Я колебался. Желая, во что бы то ни стало, заручиться моим согласием, он всячески стал меня ублажать. Он подзывал к нам красивых женщин, жен и дочерей известных архитекторов и крупных строительных магнатов, и меня с ними знакомил. В конце концов, я остановил свой выбор на девушке-ассистенте старой архитектурной фотографини-лесбиянки, лишь после этого дав ему свое окончательное согласие.

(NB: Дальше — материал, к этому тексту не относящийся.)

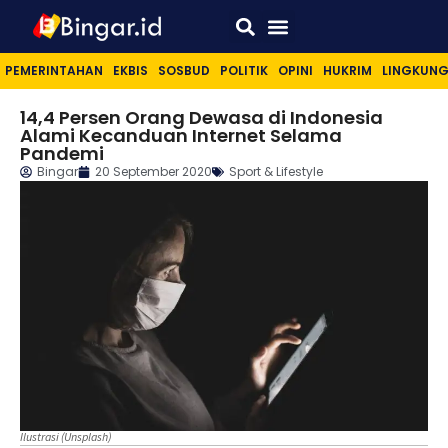
Sport & Lifestyle
PEMERINTAHAN
EKBIS
SOSBUD
POLITIK
OPINI
HUKRIM
LINGKUN
14,4 Persen Orang Dewasa di Indonesia
Alami Kecanduan Internet Selama
Pandemi
Bingar
20 September 2020
Sport & Lifestyle
Ilustrasi (Unsplash)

Звали ее Дорис Крюгер, и лесбиянка-фотографиня, похожая на крокодила, готова была меня проглотить на месте за то, что я с ней флиртую. Но в тот момент мне было на все глубоко насрать. Дорис жила недалеко от центра – на Зибенштернгассе, и я пошел ее провожать. В итоге она пригласила меня домой. Она пыталась выведать у меня причину такой благосклонности Хайдольфа, которого она считала очень крутым, и еще по дороге я начал рассказывать ей о Сибири.
Однако, оказавшись в квартире наедине с Дорис, меня вдруг как перемкнуло. Такие моменты у меня, к сожалению, бывают. Я почувствовал себя неловко, не знал, что сказать, и что сделать, хотя все было ясно и так. Она хотела любви, а я вдруг закомплексовался. Не зная, как вывести меня из ступора, и желая чем-то помочь, Дорис села на диван и пригласила меня сесть рядом. Затем она сняла с навесной полочки атлас и, раскрыв его на карте России, спросила меня:
– Покажи мне, откуда ты!
Увидев знакомые очертания Сибири, я тут же пришел в себя, словно сбросив какое-то наваждение и чувствуя в себе возвращающуюся наглость.
– Отсюда! – сказал я, уверенно отметая в сторону атлас и хватая ее за пизду.
Затем Дорис курила маленькую деревянную трубочку, набитую благородным табачком с запахом дикой вишни, и это был один единственный раз в моей жизни, когда курение меня не раздражало.
Свой рассказ о Хайдольфе мне закончить не удается, Ольге не нравятся рассказы о других женщинах, и она меня прерывает. Мы начинаем с ней спорить о том, что женщины почему-то любят рассказывать о своих любовных похождениях, но сами не любят слушать о любовных похождениях мужчин. Я нахожу это несправедливым. Мы ссоримся, и засыпаем, повернувшись друг к другу спиной.
P.S. Вот полный текст стихотворения "NATO in Not", который я недавно обнаружил в бумагах:
Юллэтен босхоллобутар,
Коммотон аккастанна,
Автоббустан хаалбыт.
НАТО пиздык!НАТО пердык!НАТО хуяк!
Иженнергэ эттим,Механника кэпсээтим,Техниккэ быхаардым.
НАТО пиздык!НАТО пердык!НАТО хуяк!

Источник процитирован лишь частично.